The Museum is in the Fremont Street Experience and is designed to attract visitors and tourists to a walking tour. The signs there have been completely restored any they can be observed with the neon glowing as they would have appeared in "the day".
I prefer to view the signs at the Boneyard where many are in pieces and some wits have artfully placed all or parts of certain signs in tableaux that make one think or laugh out loud. At the Boneyard, the signs have not been restored and one may not see the neon glowing. The paintwork is generally bad, with bare spots, scrapes and fading apparent. Some of the signs are not truly neon, but electric. Most of them have bulbs missing, supporting structures bent or broken. The signs are perched on hardscrabble, rocky, desert hardpack - no kid glove handling here. They bake in the summer and freeze in the winter, exposed to the elements. They look very forlorn when heaped with snow. And they are surrounded by miles of chain link fence.
One might wonder what is the attraction of piles of broken old metal and glass signs announcing places that may or may not exist any longer or that may presently be in their latest Las Vegas reincarnation. For me, it's simply a magnetic draw to old, charming, quirky, nostalgic things in a style no longer seen. A look at a 1950s-looking object causes me to envision ladies with pincurled hair, pumps with thick clunky heels, a fur stole and pearls. The "Cocktails, Steak, Chicken" sign above puts me in mind of art deco, which puts me in mind of the 20s. Las Vegas would have been very young then. That sign would surely have resided in the old area of downtown.
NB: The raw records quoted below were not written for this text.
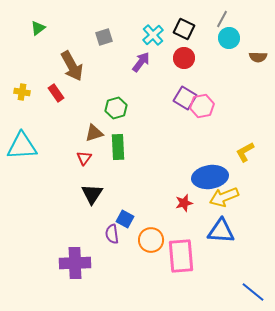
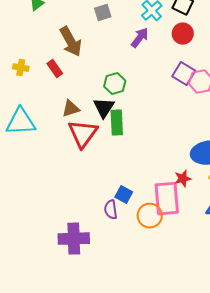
brown triangle: (94, 133) -> (71, 109), moved
red triangle: (84, 158) -> (83, 134), size x2.0
black triangle: (92, 194) -> (104, 108), moved
pink rectangle: (181, 256) -> (167, 199), moved

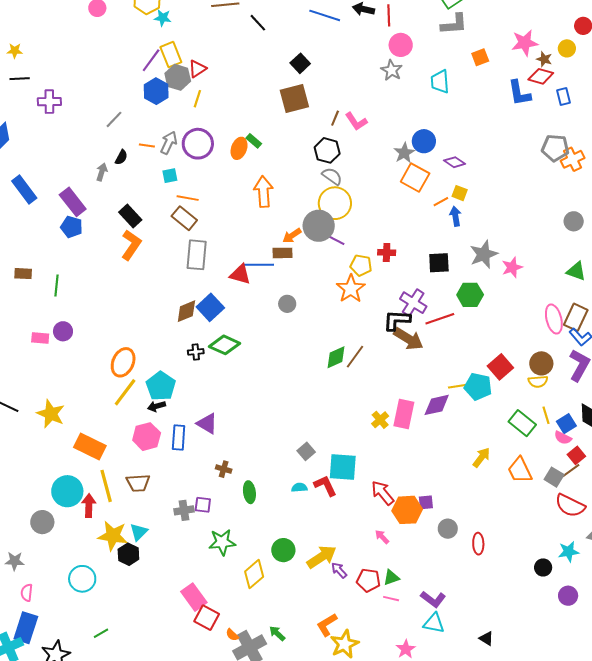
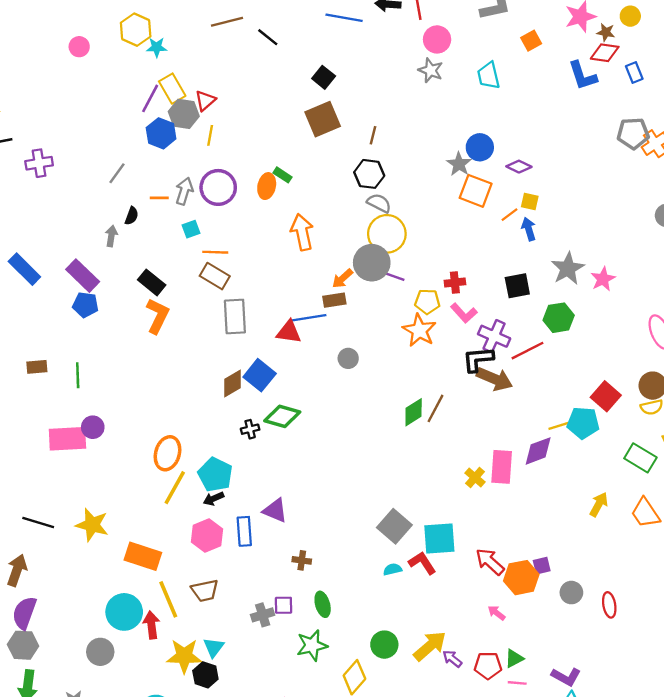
pink L-shape: (356, 121) -> (464, 313), moved
pink rectangle: (40, 338) -> (67, 439), size x1.8
gray square: (306, 451) -> (394, 526), size x1.6
green ellipse: (249, 492) -> (323, 604), moved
In the predawn of the Bicentennial Day, a young man and woman aged 22 and 23, drove into Las Vegas in their 1972 VW Beetle. They were moving to Las Vegas to live that day. They had driven through the Mojave from Los Angeles during the night as that VW had no air conditioning and it was July in the desert. They had four tiny kittens and all their worldly possessions contained in that small car. She was a bit sentimental and suggested they pull into the city with a drive along the Strip ~ their entrance into this fascinating new place. As they progressed, they/he/she/I saw many of the signs shown in this post glowing in the desert darkness. For the Algiers Motel and the Silver Slipper were booming then. The goliath Aladdin on top of The Aladdin really did hold that magic lamp in his hands.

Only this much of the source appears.